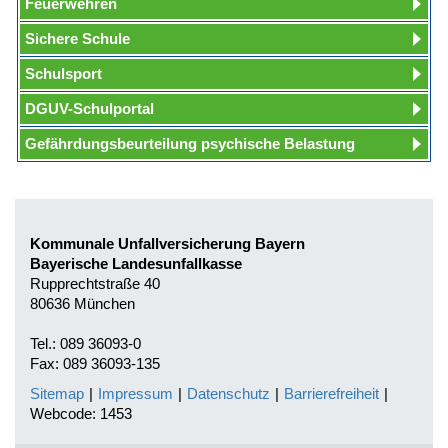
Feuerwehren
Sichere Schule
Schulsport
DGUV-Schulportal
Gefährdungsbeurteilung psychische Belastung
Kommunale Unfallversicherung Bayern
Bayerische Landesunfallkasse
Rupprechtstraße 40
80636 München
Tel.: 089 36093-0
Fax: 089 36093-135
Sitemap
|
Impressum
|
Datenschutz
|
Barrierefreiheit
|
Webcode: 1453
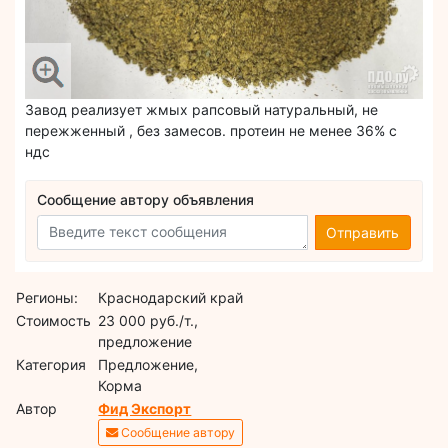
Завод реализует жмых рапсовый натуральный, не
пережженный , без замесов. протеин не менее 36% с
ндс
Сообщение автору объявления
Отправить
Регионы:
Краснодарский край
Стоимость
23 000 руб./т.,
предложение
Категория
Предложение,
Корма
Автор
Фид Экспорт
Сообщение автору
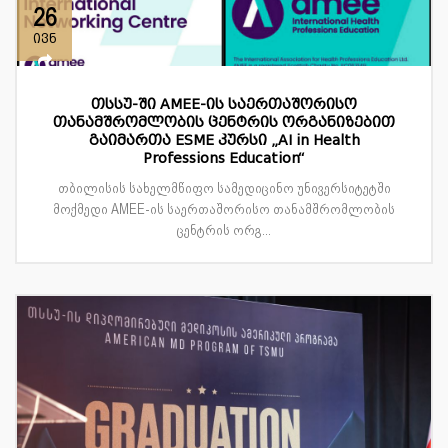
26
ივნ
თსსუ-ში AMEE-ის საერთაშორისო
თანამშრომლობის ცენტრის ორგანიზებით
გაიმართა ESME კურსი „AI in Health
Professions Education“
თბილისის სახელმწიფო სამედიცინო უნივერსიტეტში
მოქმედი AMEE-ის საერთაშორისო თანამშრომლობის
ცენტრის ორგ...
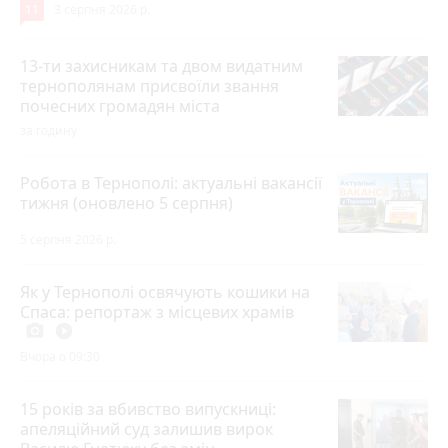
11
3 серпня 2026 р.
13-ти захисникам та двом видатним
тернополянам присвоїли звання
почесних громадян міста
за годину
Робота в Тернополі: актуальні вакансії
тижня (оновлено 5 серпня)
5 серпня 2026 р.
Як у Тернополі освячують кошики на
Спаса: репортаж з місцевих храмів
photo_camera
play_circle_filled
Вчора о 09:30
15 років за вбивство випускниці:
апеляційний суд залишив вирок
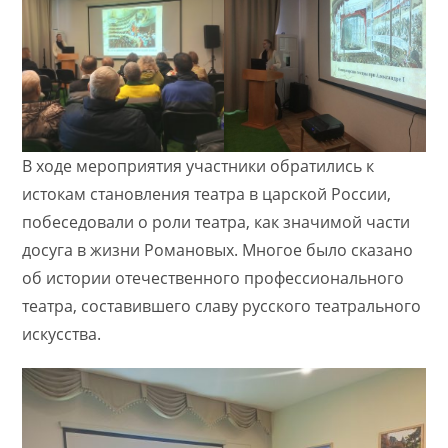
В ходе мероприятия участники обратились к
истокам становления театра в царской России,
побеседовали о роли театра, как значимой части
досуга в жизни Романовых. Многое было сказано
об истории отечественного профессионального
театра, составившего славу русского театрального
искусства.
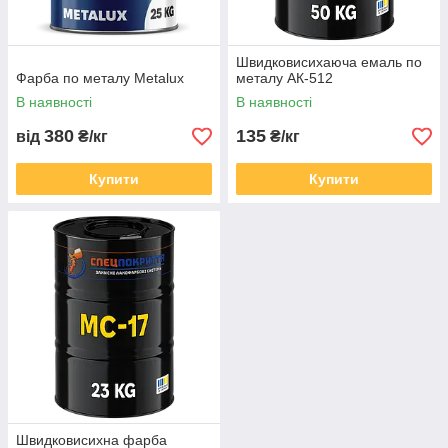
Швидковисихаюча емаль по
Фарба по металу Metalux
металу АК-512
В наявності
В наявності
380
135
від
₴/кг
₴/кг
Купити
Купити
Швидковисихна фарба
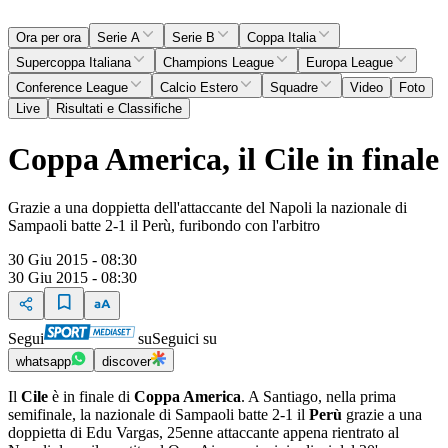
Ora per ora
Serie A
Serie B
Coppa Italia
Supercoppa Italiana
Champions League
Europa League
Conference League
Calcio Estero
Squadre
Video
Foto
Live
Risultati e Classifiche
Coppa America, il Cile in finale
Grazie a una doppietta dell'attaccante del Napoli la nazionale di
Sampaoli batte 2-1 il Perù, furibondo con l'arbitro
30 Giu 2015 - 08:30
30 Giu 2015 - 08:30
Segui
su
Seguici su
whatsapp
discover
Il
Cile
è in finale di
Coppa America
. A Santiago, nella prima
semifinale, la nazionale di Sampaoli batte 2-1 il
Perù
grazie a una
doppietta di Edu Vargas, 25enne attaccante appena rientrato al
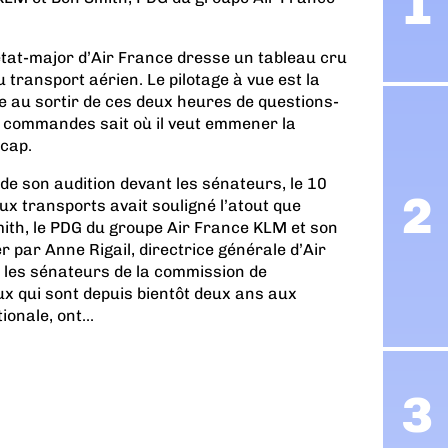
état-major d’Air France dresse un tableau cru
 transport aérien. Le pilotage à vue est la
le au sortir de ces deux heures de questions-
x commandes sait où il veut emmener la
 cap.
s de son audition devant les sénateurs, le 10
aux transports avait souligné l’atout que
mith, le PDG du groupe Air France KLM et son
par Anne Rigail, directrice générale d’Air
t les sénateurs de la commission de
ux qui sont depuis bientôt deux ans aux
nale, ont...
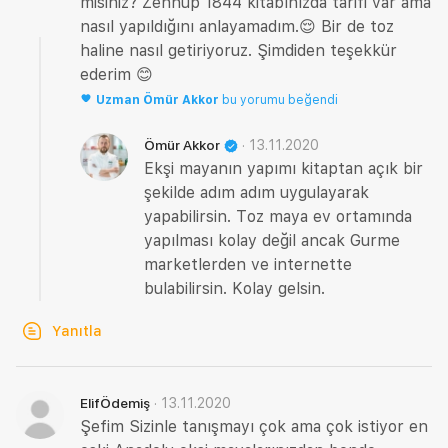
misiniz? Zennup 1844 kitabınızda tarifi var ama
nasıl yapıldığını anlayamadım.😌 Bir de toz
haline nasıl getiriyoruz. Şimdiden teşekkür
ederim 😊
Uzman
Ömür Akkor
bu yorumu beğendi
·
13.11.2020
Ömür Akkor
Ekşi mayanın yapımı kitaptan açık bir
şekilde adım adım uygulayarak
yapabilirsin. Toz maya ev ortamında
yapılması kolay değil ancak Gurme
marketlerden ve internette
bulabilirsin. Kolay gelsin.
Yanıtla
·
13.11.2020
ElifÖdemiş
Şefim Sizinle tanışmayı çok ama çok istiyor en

• • • • • • •

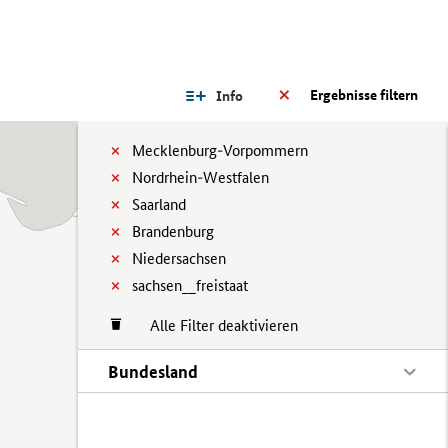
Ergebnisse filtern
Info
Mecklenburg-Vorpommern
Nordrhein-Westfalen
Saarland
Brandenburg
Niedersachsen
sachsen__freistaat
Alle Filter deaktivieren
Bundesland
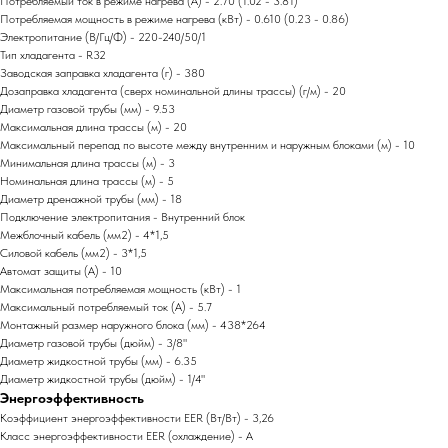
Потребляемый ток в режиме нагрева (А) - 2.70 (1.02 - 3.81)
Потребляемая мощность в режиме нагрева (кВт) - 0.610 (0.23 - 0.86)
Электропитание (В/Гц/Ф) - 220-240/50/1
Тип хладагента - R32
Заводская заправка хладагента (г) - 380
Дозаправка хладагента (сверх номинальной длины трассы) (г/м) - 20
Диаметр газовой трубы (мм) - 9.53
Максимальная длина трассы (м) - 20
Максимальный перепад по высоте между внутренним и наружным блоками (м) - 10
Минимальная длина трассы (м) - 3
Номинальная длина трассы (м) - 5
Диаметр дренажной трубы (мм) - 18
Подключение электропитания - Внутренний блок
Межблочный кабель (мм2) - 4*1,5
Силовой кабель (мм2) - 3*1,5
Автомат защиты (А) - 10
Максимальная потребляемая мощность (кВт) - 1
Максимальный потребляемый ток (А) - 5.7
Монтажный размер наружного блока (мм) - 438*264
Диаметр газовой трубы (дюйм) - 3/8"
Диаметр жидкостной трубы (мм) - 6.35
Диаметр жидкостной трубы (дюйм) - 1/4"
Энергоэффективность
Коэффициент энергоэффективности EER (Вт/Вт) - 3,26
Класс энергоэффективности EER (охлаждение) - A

• • • • • • •

Work to be completed: Although pictures appear among the records above, write out exactly only the lines from the one that has "t les sénateurs de la commission de" through the one that has "Şefim Sizinle tanışmayı", and leave the pictures out.

Problem solution:
t les sénateurs de la commission de
ux qui sont depuis bientôt deux ans aux
nale, ont...
misiniz? Zennup 1844 kitabınızda tarifi var ama
nasıl yapıldığını anlayamadım.😌 Bir de toz
haline nasıl getiriyoruz. Şimdiden teşekkür
ederim 😊
Uzman
Ömür Akkor
bu yorumu beğendi
·
13.11.2020
Ömür Akkor
Ekşi mayanın yapımı kitaptan açık bir
şekilde adım adım uygulayarak
yapabilirsin. Toz maya ev ortamında
yapılması kolay değil ancak Gurme
marketlerden ve internette
bulabilirsin. Kolay gelsin.
Yanıtla
·
13.11.2020
ElifÖdemiş
Şefim Sizinle tanışmayı çok ama çok istiyor en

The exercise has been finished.